Data Reviewer helped standardize the quality control process of prioritizing and finding errors and tracking the corrections. Within three months, one dataset was completely cleaned up. Spatial edits on the remaining two larger datasets were soon completed. The initial focus was finding disconnected features. Connectivity checks ensured that all features were connected properly for the water modeling software to successfully run and provide accurate results. Next, for service requests and work orders to be correctly created within the asset management software, each asset's ID must be populated and must not have duplicate values. These were determined using the Unique ID check.
Esri was also instrumental in helping the district build its databases and providing advice on data modeling such as using domains instead of subtypes.
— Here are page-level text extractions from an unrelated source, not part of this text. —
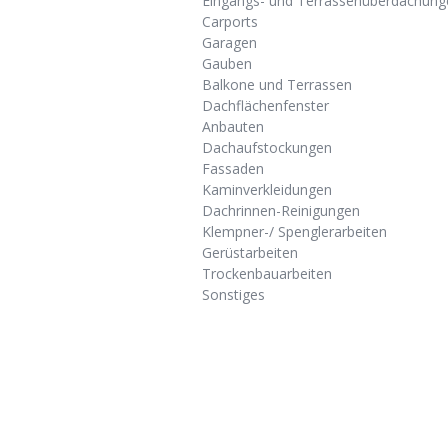
Eingangs- und Terrassenüberdachung
Carports
Garagen
Gauben
Balkone und Terrassen
Dachflächenfenster
Anbauten
Dachaufstockungen
Fassaden
Kaminverkleidungen
Dachrinnen-Reinigungen
Klempner-/ Spenglerarbeiten
Gerüstarbeiten
Trockenbauarbeiten
Sonstiges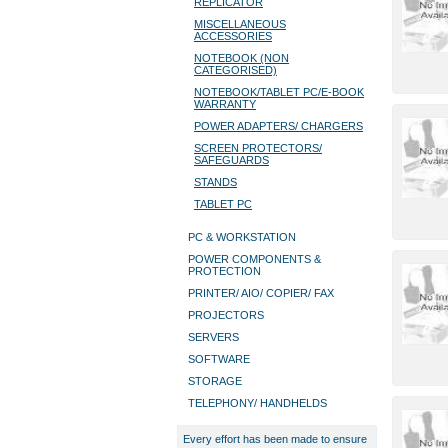
REPLICATOR
MISCELLANEOUS
ACCESSORIES
NOTEBOOK (NON
CATEGORISED)
NOTEBOOK/TABLET PC/E-BOOK
WARRANTY
POWER ADAPTERS/ CHARGERS
SCREEN PROTECTORS/
SAFEGUARDS
STANDS
TABLET PC
PC & WORKSTATION
POWER COMPONENTS &
PROTECTION
PRINTER/ AIO/ COPIER/ FAX
PROJECTORS
SERVERS
SOFTWARE
STORAGE
TELEPHONY/ HANDHELDS
Every effort has been made to ensure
The district worked collaboratively with Esri to build a data schema that is now self-explanatory to users in the organization.
Before they acquired Data Reviewer and engaged Esri's help, Sullivan and Dickman were looking at years of manually checking features as they built their database. Now, only Dickman is working on the effort, and he is already six months ahead of schedule. By the time all three datasets are complete, they expect to have saved more than one man-year.
As new infrastructure development continues, the district plans to use ArcGIS Data Reviewer to perform QC on the new data as well as to maintain their existing data.
I highly recommend this approach for small shops like ours [whose staff] are not able to dedicate 100 percent of their time to doing QC.